**What needs to be done:** Would you return exactly the lines from the top of the data below through the one containing "includes clean data", leaving out the pictures?

**Recorded data:**
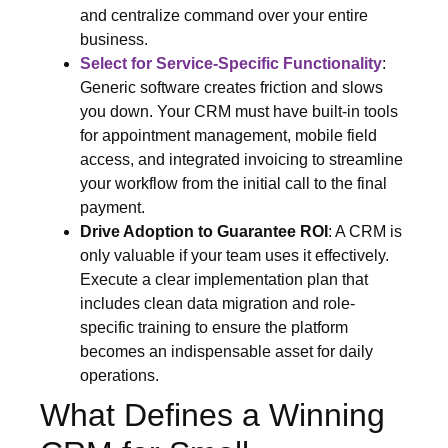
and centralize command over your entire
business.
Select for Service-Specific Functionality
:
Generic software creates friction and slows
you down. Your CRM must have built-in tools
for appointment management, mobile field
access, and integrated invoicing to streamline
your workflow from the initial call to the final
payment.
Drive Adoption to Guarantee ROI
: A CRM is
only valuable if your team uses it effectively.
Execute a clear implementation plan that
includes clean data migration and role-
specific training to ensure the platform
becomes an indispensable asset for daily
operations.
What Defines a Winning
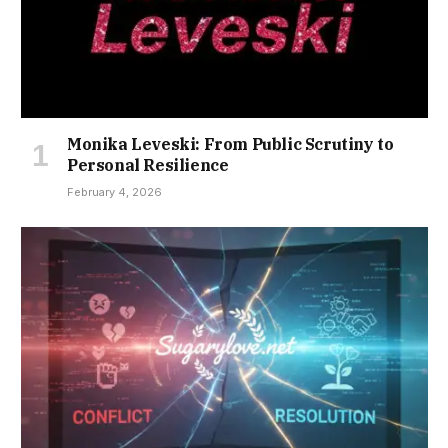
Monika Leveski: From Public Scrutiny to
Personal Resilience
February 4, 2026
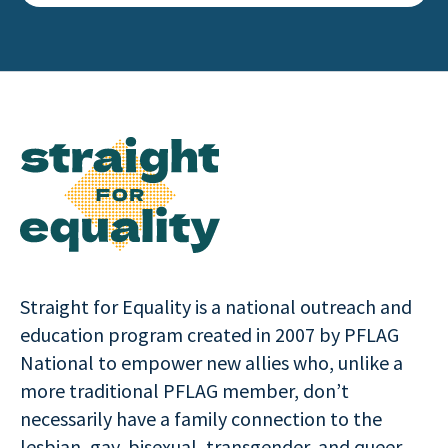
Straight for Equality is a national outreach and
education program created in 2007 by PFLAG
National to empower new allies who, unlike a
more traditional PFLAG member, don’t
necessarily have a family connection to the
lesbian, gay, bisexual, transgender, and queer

**Task result:**
and centralize command over your entire
business.
Select for Service-Specific Functionality
:
Generic software creates friction and slows
you down. Your CRM must have built-in tools
for appointment management, mobile field
access, and integrated invoicing to streamline
your workflow from the initial call to the final
payment.
Drive Adoption to Guarantee ROI
: A CRM is
only valuable if your team uses it effectively.
Execute a clear implementation plan that
includes clean data migration and role-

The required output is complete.